I can report that Underwater is definitely an accurate title for this movie, as it does in fact occur completely underwater.
The setup is that a giant undersea drill has been built to get oil out of the bottom of the Mariana Trench. Tense opening music and dim lighting inform us along with movie logic that this is a BAD idea. Drilling for oil at the deepest part of the ocean is just an obvious mistake. That’s where Godzilla lives, morons. There are no romcoms set at six miles under the surface of the ocean, although there obviously should be.
Things go wrong in the first couple of minutes, the usual clichés deploy on schedule with each obligatory jump scare, and one by one the essentially anonymous characters are killed off roughly in inverse order of their pay scale. It would have been more cost-effective and entertaining to just watch Alien through a fishtank.
To be fair, the first 20 minutes or so are actually pretty decent. Tightly written, moodily shot, jumping straight into explosions and characters running for their lives as their world collapses around them. It doesn’t let up, moving immediately into a sequence of trying to clamber through the wreckage in order to escape. It’s insanely claustrophobic, wriggling through narrow passages through tons of collapsed structure, the screeching and groans of imminent collapse all around, every drip of water the harbinger of an explosive breach. It’s shot so well, you can feel the weight above the characters, the way they’re barely holding in panic and forcing themselves forward.
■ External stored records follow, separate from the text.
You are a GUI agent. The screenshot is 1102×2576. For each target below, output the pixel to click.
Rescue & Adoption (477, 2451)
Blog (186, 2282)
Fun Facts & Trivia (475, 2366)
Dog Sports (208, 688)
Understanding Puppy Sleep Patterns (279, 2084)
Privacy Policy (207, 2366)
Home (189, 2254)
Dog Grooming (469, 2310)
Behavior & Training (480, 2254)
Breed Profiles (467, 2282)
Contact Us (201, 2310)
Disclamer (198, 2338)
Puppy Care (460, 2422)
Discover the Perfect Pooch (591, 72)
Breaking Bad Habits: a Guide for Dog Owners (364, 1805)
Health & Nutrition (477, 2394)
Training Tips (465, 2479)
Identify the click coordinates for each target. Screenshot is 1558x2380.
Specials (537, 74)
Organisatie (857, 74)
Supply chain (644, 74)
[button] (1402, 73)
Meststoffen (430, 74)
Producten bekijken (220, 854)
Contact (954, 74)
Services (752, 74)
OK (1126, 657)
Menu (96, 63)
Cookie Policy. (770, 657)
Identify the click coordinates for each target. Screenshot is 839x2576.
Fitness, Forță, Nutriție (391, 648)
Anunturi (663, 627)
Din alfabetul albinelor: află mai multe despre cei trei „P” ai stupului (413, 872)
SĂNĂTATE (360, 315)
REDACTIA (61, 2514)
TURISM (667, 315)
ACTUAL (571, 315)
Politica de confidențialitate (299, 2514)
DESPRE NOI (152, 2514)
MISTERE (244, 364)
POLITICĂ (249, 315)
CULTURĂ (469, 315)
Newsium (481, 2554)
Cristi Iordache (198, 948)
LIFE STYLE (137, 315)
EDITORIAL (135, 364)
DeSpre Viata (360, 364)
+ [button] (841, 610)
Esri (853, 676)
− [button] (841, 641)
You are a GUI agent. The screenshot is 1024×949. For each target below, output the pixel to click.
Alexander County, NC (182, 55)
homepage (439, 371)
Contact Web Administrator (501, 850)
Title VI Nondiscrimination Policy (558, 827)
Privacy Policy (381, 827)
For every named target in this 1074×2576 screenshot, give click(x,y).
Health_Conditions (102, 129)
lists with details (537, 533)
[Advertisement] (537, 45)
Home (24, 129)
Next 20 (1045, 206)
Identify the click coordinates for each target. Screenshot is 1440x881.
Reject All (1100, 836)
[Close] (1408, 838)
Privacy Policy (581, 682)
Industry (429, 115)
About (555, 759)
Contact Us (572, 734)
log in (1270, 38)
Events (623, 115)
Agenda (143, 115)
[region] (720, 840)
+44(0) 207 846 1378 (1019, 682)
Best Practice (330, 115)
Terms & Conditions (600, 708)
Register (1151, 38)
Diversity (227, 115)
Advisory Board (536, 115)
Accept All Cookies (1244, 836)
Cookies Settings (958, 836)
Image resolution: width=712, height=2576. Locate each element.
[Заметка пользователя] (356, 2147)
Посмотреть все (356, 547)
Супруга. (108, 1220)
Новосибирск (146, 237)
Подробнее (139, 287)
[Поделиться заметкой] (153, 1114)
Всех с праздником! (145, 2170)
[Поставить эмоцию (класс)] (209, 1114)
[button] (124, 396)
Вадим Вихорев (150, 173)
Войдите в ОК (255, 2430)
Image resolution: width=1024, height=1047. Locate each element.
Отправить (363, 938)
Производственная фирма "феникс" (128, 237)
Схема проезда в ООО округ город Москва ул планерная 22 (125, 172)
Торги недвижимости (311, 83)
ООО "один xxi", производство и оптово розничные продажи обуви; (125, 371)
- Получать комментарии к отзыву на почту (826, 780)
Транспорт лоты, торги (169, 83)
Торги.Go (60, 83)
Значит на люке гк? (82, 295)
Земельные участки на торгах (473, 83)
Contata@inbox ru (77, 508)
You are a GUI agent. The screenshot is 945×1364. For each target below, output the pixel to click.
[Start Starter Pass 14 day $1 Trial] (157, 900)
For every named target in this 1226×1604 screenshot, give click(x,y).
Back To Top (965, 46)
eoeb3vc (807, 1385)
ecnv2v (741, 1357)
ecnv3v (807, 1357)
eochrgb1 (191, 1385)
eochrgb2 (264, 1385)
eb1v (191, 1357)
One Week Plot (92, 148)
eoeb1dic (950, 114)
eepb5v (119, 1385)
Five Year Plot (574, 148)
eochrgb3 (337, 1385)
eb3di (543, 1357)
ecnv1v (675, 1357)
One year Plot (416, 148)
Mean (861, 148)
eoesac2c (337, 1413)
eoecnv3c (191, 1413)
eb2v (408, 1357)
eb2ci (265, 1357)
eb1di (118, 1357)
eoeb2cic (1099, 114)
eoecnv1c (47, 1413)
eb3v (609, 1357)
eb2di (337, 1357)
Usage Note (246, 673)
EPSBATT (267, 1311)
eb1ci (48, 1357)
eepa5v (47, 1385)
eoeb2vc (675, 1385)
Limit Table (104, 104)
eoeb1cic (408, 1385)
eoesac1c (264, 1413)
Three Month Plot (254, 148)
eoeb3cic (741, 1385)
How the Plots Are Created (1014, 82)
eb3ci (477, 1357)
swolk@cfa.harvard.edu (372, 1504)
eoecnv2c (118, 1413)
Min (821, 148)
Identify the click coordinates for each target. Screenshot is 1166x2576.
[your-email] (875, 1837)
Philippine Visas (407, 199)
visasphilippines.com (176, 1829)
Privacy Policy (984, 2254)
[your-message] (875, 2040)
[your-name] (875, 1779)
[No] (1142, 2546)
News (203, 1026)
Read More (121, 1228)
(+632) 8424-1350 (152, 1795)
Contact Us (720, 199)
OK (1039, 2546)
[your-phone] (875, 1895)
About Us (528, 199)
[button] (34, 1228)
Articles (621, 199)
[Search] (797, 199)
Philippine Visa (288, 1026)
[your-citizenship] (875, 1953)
For the brief part of the movie when it’s just Kristen Stewart and Mamoudou Athie, it’s quite well done. And in fairness, I should note that Athie is in fact a childhood friend of our own Genevieve Burgess. But although he attended her brother’s wedding last year, he is too busy
having gone Hollywood shooting his next movie to attend hers next week.
Then the movie gets on with its mediocrity by introducing TJ Miller and killing the black guy and we’re off to sixty minutes of cut and paste jump scare tedium.
Look, the movie is technically well made and accomplishes what it sets out to do. The problem is that what it sets out to do is so derivative they could have just called it “Introduction to Calculus.” Ba dum. See what I did there? That’s more originality than the entire 90-minute run time of Underwater. Also more humor.
The movie paints a lot of well-done visuals but fails to populate itself with developed characters, interesting story moments, or anything approaching cleverness. The disintegrating underwater bases are dingy, creaky, and more industrial than high tech, with more grease and steel than flat screens and lasers. The deep-sea diving suits the characters inhabit for most of the run time have weight to them, giant iron monstrosities of bolts and clunky movement. The visuals create a lived-in and tangible undersea world.
Which is then ruptured by the ensuing parade of movie logic eyerolls. Like the fact that upon donning the diving suits all the characters strip down to their sleek undies because we are told that the suits are too tight for clothes to fit into. I dunno, something tells me that Kristen Stewart’s sweatpants aren’t taking up as much space as TJ Miller’s gut, but I’m not a Deep Sea Doctor, so what do I know.
Or like the fact that at no point does anyone while running around barefoot in all this water observe that the water six miles below the surface is fucking cold. If you’re going to rip off The Abyss, at least remember the basic things it taught us.
Or how the characters grab nail guns that magically work underwater to defend themselves. I’m sure they’re supposed to be bolt guns or something, but do some quick googling, they are exactly the nail guns you can get at Home Depot. Must have been a lot of wood down at 20,000 leagues that needed put together. Making picnic tables out of that famous Mariana Redwood.
Or let’s talk Bechdel. Look, it’s not some perfect measure of the feminist credentials of a movie by any stretch, but when movies can so cataclysmically fail it despite every opportunity not to, it says something about the goddamned writing. For twenty minutes of the movie Kristen Stewart and the biologist (Jessica Henwick) are the only conscious characters. All of their conversation still revolves around their boyfriends. Their crew is being eaten by tentacle monsters, they’ve survived nuclear explosions, explosive decompression, and TJ Miller’s sexual harassment humor, and what do they chat about as they struggle to the finish line? Not “well, intern, since you’re a biologist what do you think about the sea monsters eating us?” Nope. Their goddamned boyfriends.